Sanborn Fire Insurance Maps are essential resources for historic preservationists, genealogists and other researchers looking for detailed documentation of American cities and towns and how they’ve changed over time. Thanks to a generous grant from the Caxambas Foundation, the Wisconsin Historical Society is currently building a digital collection of its Sanborn maps, representing more than 250 communities across Wisconsin. Over 700 of these maps, dating from the 1880s to the 1930s, can now be discovered through Recollection Wisconsin.
POST UPDATED September 12, 2014: The Sanborn Fire Insurance Maps digitization project is now completed, with 901 maps (7,720 page images) representing 251 Wisconsin communities available online from the Wisconsin Historical Society.
The Sanborn Map Company, established in 1867, created large-scale, meticulously detailed maps of thousands of communities large and small throughout the United States. Because the maps were originally used by insurance agents to determine fire hazards, features such as structural materials, locations of windows and doors and building functions are all carefully noted. The Sanborn Map Company’s mapmakers followed a precise set of established standards for documenting all of these features. The Library of Congress offers some helpful information for decoding the various colors, abbreviations, symbols and other elements you’ll encounter in any Sanborn map.
Thanks to the high resolution scans in the digital collection, users can zoom in on any area of a map to easily read the Sanborn surveyors’ notations. This level of detail is a boon for researchers in search of, say, the exact footprint of a specific historic building, but it’s also fascinating to simply wander through familiar cities as they looked more than a century ago.
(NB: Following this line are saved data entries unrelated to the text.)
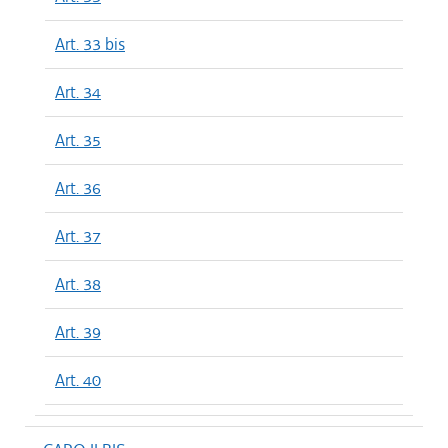
Art. 33 bis
Art. 34
Art. 35
Art. 36
Art. 37
Art. 38
Art. 39
Art. 40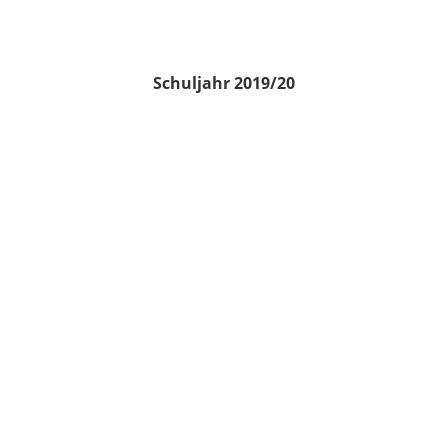
Schuljahr 2019/20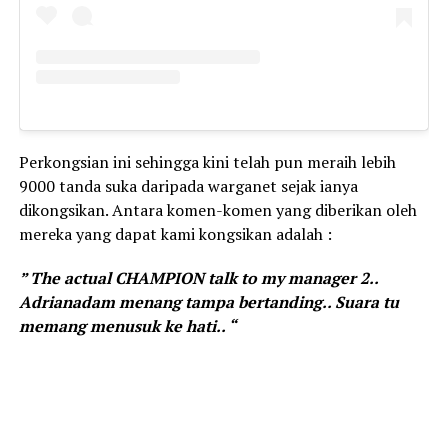
Perkongsian ini sehingga kini telah pun meraih lebih
9000 tanda suka daripada warganet sejak ianya
dikongsikan. Antara komen-komen yang diberikan oleh
mereka yang dapat kami kongsikan adalah :
” The actual CHAMPION talk to my manager 2..
Adrianadam menang tampa bertanding.. Suara tu
memang menusuk ke hati.. “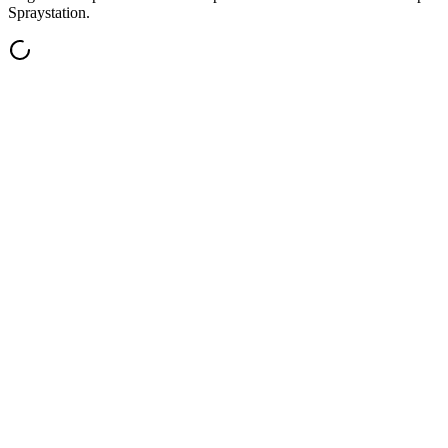
Spraystation.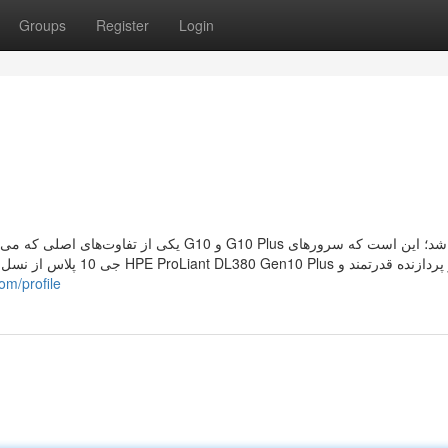
Groups
Register
Login
 از دو پردازنده قدرتمند و
om/profile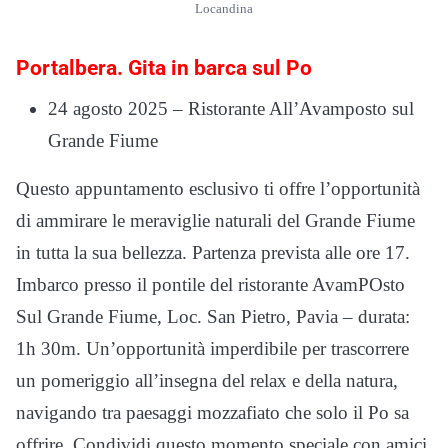
Locandina
Portalbera. Gita in barca sul Po
24 agosto 2025 – Ristorante All’Avamposto sul
Grande Fiume
Questo appuntamento esclusivo ti offre l’opportunità
di ammirare le meraviglie naturali del Grande Fiume
in tutta la sua bellezza. Partenza prevista alle ore 17.
Imbarco presso il pontile del ristorante AvamPOsto
Sul Grande Fiume, Loc. San Pietro, Pavia – durata:
1h 30m. Un’opportunità imperdibile per trascorrere
un pomeriggio all’insegna del relax e della natura,
navigando tra paesaggi mozzafiato che solo il Po sa
offrire. Condividi questo momento speciale con amici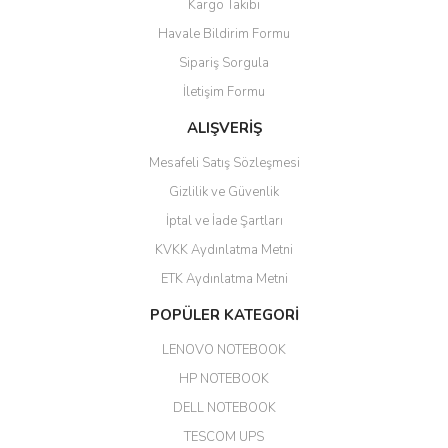
Kargo Takibi
ile 24 izlenmektedir diye küçük
bir tabela olsa daha hoş
Havale Bildirim Formu
olurdu
Sipariş Sorgula
Barış Başaran | 04/07/2026
İletişim Formu
ALIŞVERİŞ
hızlı güvenli bir alışveriş oldu
Mesafeli Satış Sözleşmesi
Yalçın Kaya | 20/06/2026
Gizlilik ve Güvenlik
GÜVENİLİR SİTE
İptal ve İade Şartları
KVKK Aydınlatma Metni
ahmet yiğit | 29/04/2026
ETK Aydınlatma Metni
Aldığım ürün kapalı kutu teslim
POPÜLER KATEGORİ
edildi. Teşekkür ederim.
LENOVO NOTEBOOK
GÜRKAN KETHÜDAOĞLU |
04/04/2026
HP NOTEBOOK
DELL NOTEBOOK
Kargo çok hızlı. Ertesi gün
TESCOM UPS
teslim. Dahua intercom da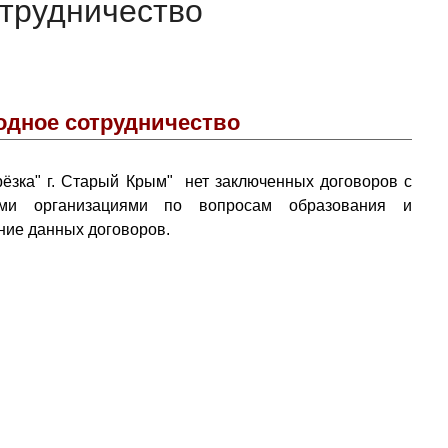
трудничество
дное сотрудничество
 г. Старый Крым" нет заключенных договоров с
ми организациями по вопросам образования и
ние данных договоров.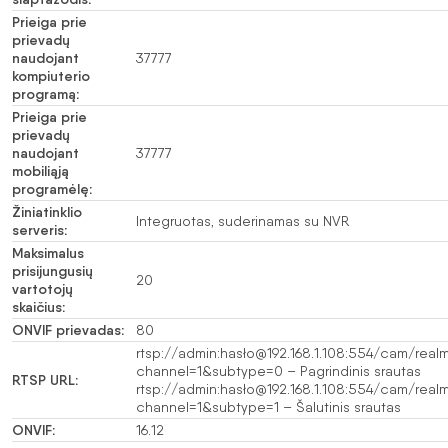
Prieiga prie
prievadų
naudojant
37777
kompiuterio
programą:
Prieiga prie
prievadų
naudojant
37777
mobiliąją
programėlę:
Žiniatinklio
Integruotas, suderinamas su NVR
serveris:
Maksimalus
prisijungusių
20
vartotojų
skaičius:
ONVIF prievadas:
80
rtsp://admin:hasło@192.168.1.108:554/cam/real
channel=1&subtype=0 – Pagrindinis srautas
RTSP URL:
rtsp://admin:hasło@192.168.1.108:554/cam/real
channel=1&subtype=1 – Šalutinis srautas
ONVIF:
16.12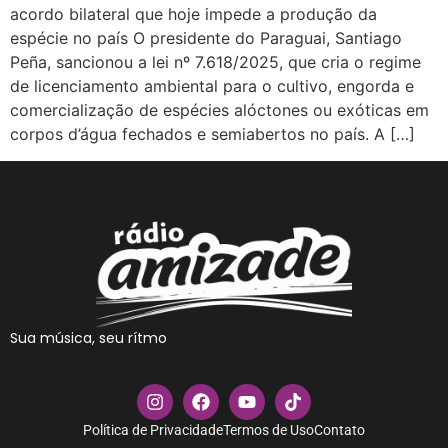
acordo bilateral que hoje impede a produção da
espécie no país O presidente do Paraguai, Santiago
Peña, sancionou a lei nº 7.618/2025, que cria o regime
de licenciamento ambiental para o cultivo, engorda e
comercialização de espécies alóctones ou exóticas em
corpos d’água fechados e semiabertos no país. A […]
Sua música, seu rítmo
Política de Privacidade
Termos de Uso
Contato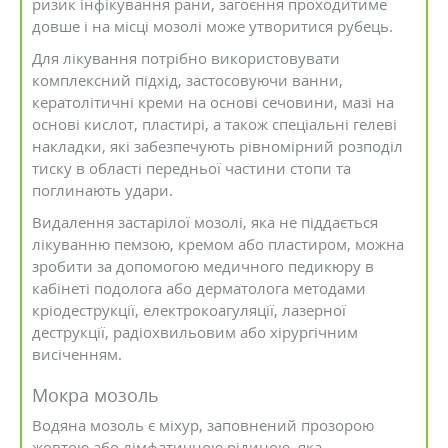
ризик інфікування рани, загоєння проходитиме
довше і на місці мозолі може утворитися рубець.
Для лікування потрібно використовувати
комплексний підхід, застосовуючи ванни,
кератолітичні креми на основі сечовини, мазі на
основі кислот, пластирі, а також спеціальні гелеві
накладки, які забезпечують рівномірний розподіл
тиску в області передньої частини стопи та
поглинають удари.
Видалення застарілої мозолі, яка не піддається
лікуванню пемзою, кремом або пластиром, можна
зробити за допомогою медичного педикюру в
кабінеті подолога або дерматолога методами
кріодеструкції, електрокоагуляції, лазерної
деструкції, радіохвильовим або хірургічним
висіченням.
Мокра мозоль
Водяна мозоль є міхур, заповнений прозорою
жовтою або лімфатичною рідиною, яка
The technical work on this extensive project has been accomplished by a team of graduate students from the University of Wisconsin-Madison School of Library and Information Studies working under Laura Farley and Jonathan Cooper of the Wisconsin Historical Society. All maps were scanned in-house with the exception of the Milwaukee Sanborn maps, which were imaged by the University of Wisconsin-Milwaukee and shared with the Society. The entire collection will be available online by the end of this year. This project, in addition to ongoing map cataloging and map digitization efforts at the Society, are supported by a generous grant from the Milwaukee-based Caxambas Foundation.